(Circulation. 1999;100:2303.)
© 1999 American Heart Association, Inc.
Editorials |
From the University of Utah Health Sciences Center, Salt Lake City.
Correspondence to William H. Barry, MD, University of Utah Health Sciences Center, 50 North Medical Dr, Salt Lake City, UT 84132.
Key Words: Editorials inotropic agents heart failure transfection sarcoplasmic reticulum
Maurice et al1 recently reported that a global ventricular 10-fold overexpression of the ß-2 adrenergic receptor, mediated by the intracoronary injection of an adenoviral vector, can be produced in the rabbit. This overexpression resulted in an increased maximum rate of change in left ventricular pressure, dp/dtmax, both at baseline and in response to isoproterenol infusion at 6 days after transgene delivery, with the enhanced isoproterenol response persisting for up to 21 days.
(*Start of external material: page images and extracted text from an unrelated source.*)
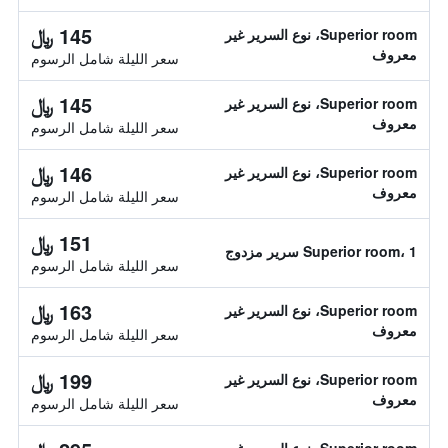
145 ﷼
Superior room، نوع السرير غير
معروف
سعر الليلة شامل الرسوم
145 ﷼
Superior room، نوع السرير غير
معروف
سعر الليلة شامل الرسوم
146 ﷼
Superior room، نوع السرير غير
معروف
سعر الليلة شامل الرسوم
151 ﷼
Superior room، 1 سرير مزدوج
سعر الليلة شامل الرسوم
163 ﷼
Superior room، نوع السرير غير
معروف
سعر الليلة شامل الرسوم
199 ﷼
Superior room، نوع السرير غير
معروف
سعر الليلة شامل الرسوم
They concluded that genetic modulation to improve the function of the intact heart is feasible. In this issue of Circulation, del Monte et al2 describe experiments that indicate that gene therapy can improve failing human cardiac myocyte function. These investigators demonstrated that the abnormal contraction, relaxation, and contraction amplitude-frequency relationship of isolated myocytes obtained from patients with dilated cardiomyopathy could be normalized by transfection of the myocytes in vitro with an adenovirus expressing the sarcoplasmic reticulum (SR) Ca2+ ATPase, SERCA2a; transfection increased Ca2+ ATPase activity by 80%. The enhanced function of the myocytes was associated with corresponding improvements in the kinetics of the Ca2+ transient. The isolated myocyte results confirm previous in vitro findings by Meyer et al3 in normal rabbit myocytes that indicated that adenoviral transfection of SERCA2a can improve contraction and relaxation.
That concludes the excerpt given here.